Faculty Programme Overview:
We are focusing our research around the biology of intestinal bacterial infections, with a strong emphasis on invasive Salmonella disease. We work closely with other Faculty Groups in this and other Programmes of the Sanger Institute and have generated information on the genome sequences of a number of different Salmonella species or serovars including Bongori, Typhi, Typhimurium, Enteritidis, Gallinarum, Hadar, Infantis, Senftenberg and Paratyphi A that cause potentially lethal diseases such as typhoid and salmonella food poisoning. With Dr Trevor Lawley's Faculty Group, we have also determined the phylogenetic structure of C. difficile. We are using the information to investigate, at the genetic level, what makes different species of bacteria more potent (or virulent), in terms of their ability to cause disease, than others. To complement this research we are creating 'libraries' of pathogen strains that have single genes disabled in order to investigate their (the genes') functions and effects on virulence.

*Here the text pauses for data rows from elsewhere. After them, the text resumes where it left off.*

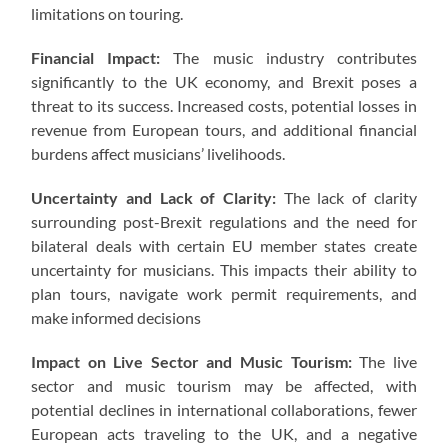
limitations on touring.
Financial Impact:
The music industry contributes
significantly to the UK economy, and Brexit poses a
threat to its success. Increased costs, potential losses in
revenue from European tours, and additional financial
burdens affect musicians’ livelihoods.
Uncertainty and Lack of Clarity:
The lack of clarity
surrounding post-Brexit regulations and the need for
bilateral deals with certain EU member states create
uncertainty for musicians. This impacts their ability to
plan tours, navigate work permit requirements, and
make informed decisions
Impact on Live Sector and Music Tourism:
The live
sector and music tourism may be affected, with
potential declines in international collaborations, fewer
European acts traveling to the UK, and a negative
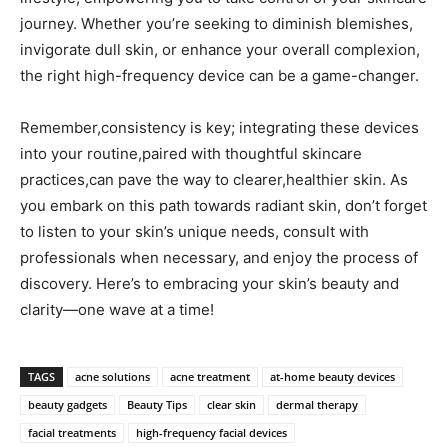
journey. Whether you’re seeking to diminish blemishes,
invigorate dull skin, or ‌enhance your overall complexion,
the right high-frequency device can be ​a ​game-changer.
Remember,consistency is key; integrating these devices
into⁤ your routine,paired with ‍thoughtful skincare
practices,can pave the way to clearer,healthier skin. As
you embark on ⁤this path towards radiant⁤ skin, don’t ‌forget
to listen to your skin’s unique needs, consult with
professionals when necessary, and enjoy the process of
⁢discovery. Here’s ​to embracing your skin’s beauty and
clarity—one wave at a time!
TAGS
acne solutions
acne treatment
at-home beauty devices
beauty gadgets
Beauty Tips
clear skin
dermal therapy
facial treatments
high-frequency facial devices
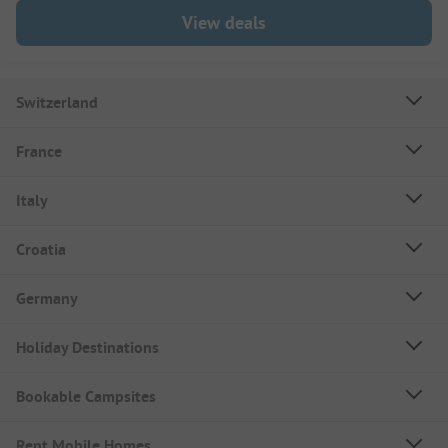
View deals
Switzerland
France
Italy
Croatia
Germany
Holiday Destinations
Bookable Campsites
Rent Mobile Homes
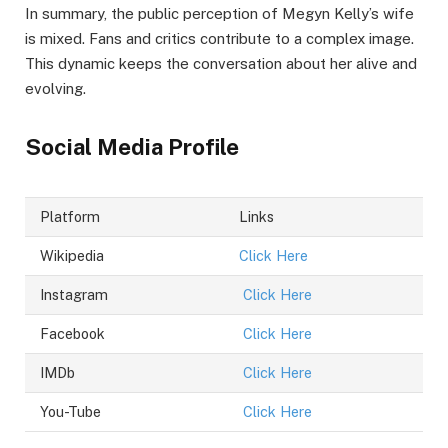
In summary, the public perception of Megyn Kelly’s wife
is mixed. Fans and critics contribute to a complex image.
This dynamic keeps the conversation about her alive and
evolving.
Social Media Profile
Platform
Links
Wikipedia
Click Here
Instagram
Click Here
Facebook
Click Here
IMDb
Click Here
You-Tube
Click Here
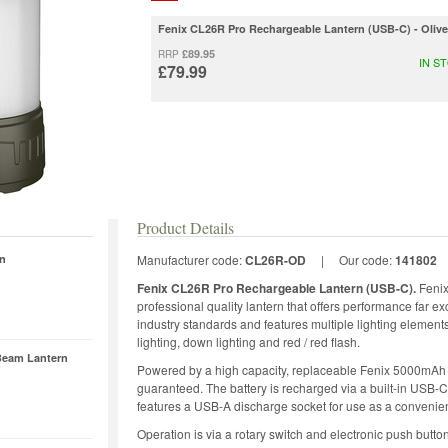
Fenix CL26R Pro Rechargeable Lantern (USB-C) - Oliv
£89.95
RRP
IN S
£79.99
Product Details
rn
Manufacturer code:
CL26R-OD
|
Our code:
141802
Fenix CL26R Pro Rechargeable Lantern (USB-C).
Fenix
professional quality lantern that offers performance far ex
industry standards and features multiple lighting element
lighting, down lighting and red / red flash.
Beam Lantern
Powered by a high capacity, replaceable Fenix 5000mAh 2
guaranteed. The battery is recharged via a built-in USB-
features a USB-A discharge socket for use as a convenie
Operation is via a rotary switch and electronic push butto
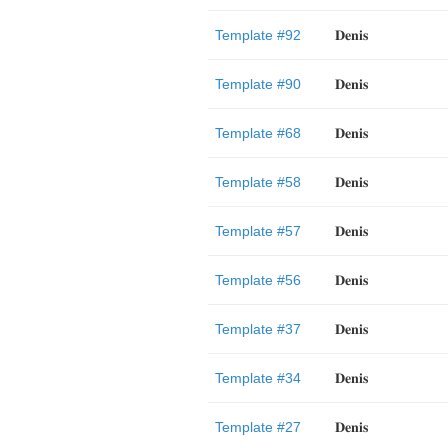
Template #92
𝐃𝐞𝐧𝐢𝐬
Template #90
𝐃𝐞𝐧𝐢𝐬
Template #68
𝐃𝐞𝐧𝐢𝐬
Template #58
𝐃𝐞𝐧𝐢𝐬
Template #57
𝐃𝐞𝐧𝐢𝐬
Template #56
𝐃𝐞𝐧𝐢𝐬
Template #37
𝐃𝐞𝐧𝐢𝐬
Template #34
𝐃𝐞𝐧𝐢𝐬
Template #27
𝐃𝐞𝐧𝐢𝐬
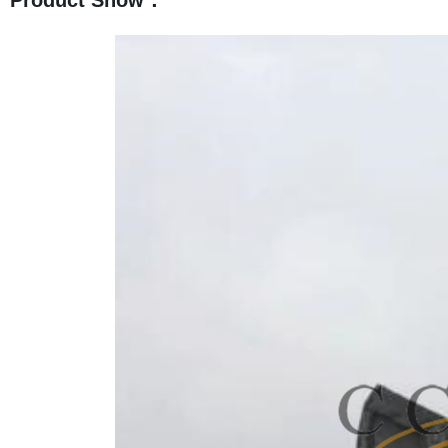
Product Show：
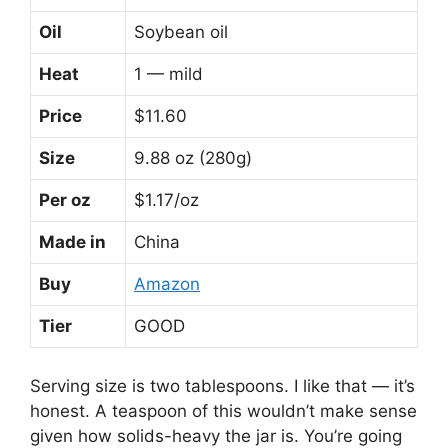
Oil
Soybean oil
Heat
1 — mild
Price
$11.60
Size
9.88 oz (280g)
Per oz
$1.17/oz
Made in
China
Buy
Amazon
Tier
GOOD
Serving size is two tablespoons. I like that — it’s
honest. A teaspoon of this wouldn’t make sense
given how solids-heavy the jar is. You’re going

We are also undertaking an analysis of microbial population structure in collaboration with Dr Mark Achtman at the Max Planck Institute for Infection Biology, Berlin, and Dr Stephen Baker at the Wellcome Unit in Ho Chi Minh City. We are concentrating efforts on Salmonella Typhi, which causes typhoid, and C. difficile, a common cause of infection in hospitals but have projects on other pathogens including Vibrio cholerae. We use DNA sequencing and gene-functionality based approaches, and exploit this information for biological experimentation. Another key study involves the analysis of the genome of S. typhimurium, responsible for invasive bacterial disease throughout Africa. This is run in collaboration with Dr Sam Kariuki in Nairobi and the Wellcome Unit in Blantyre, Malawi.
Mouse genetic infection susceptibility project (Deputy Head, Dr Simon Clare):
We run a mouse genetics project in which mice with an artificially disabled gene are challenged with certain pathogens. The aim is to identify mammalian genes that contribute to controlling susceptibility to infection. The main infectious agents used in this screen are currently S. typhimurium and Citrobacter rodentium, although other pathogens can be exploited to investigate genetic effects in detail.